*What to produce*. Return the data word for word. Pictures are to be omitted.

═════ Recorded data

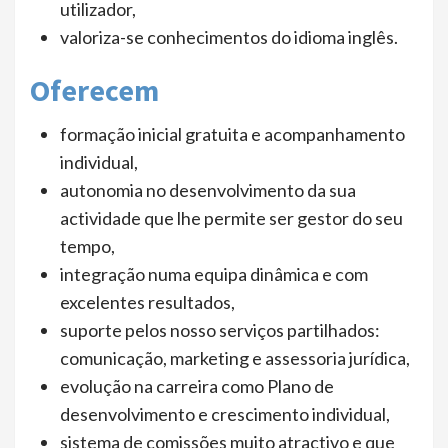
utilizador,
valoriza-se conhecimentos do idioma inglês.
Oferecem
formação inicial gratuita e acompanhamento
individual,
autonomia no desenvolvimento da sua
actividade que lhe permite ser gestor do seu
tempo,
integração numa equipa dinâmica e com
excelentes resultados,
suporte pelos nosso serviços partilhados:
comunicação, marketing e assessoria jurídica,
evolução na carreira como Plano de
desenvolvimento e crescimento individual,
sistema de comissões muito atractivo e que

══════════

*Written response*.
utilizador,
valoriza-se conhecimentos do idioma inglês.
Oferecem
formação inicial gratuita e acompanhamento
individual,
autonomia no desenvolvimento da sua
actividade que lhe permite ser gestor do seu
tempo,
integração numa equipa dinâmica e com
excelentes resultados,
suporte pelos nosso serviços partilhados:
comunicação, marketing e assessoria jurídica,
evolução na carreira como Plano de
desenvolvimento e crescimento individual,
sistema de comissões muito atractivo e que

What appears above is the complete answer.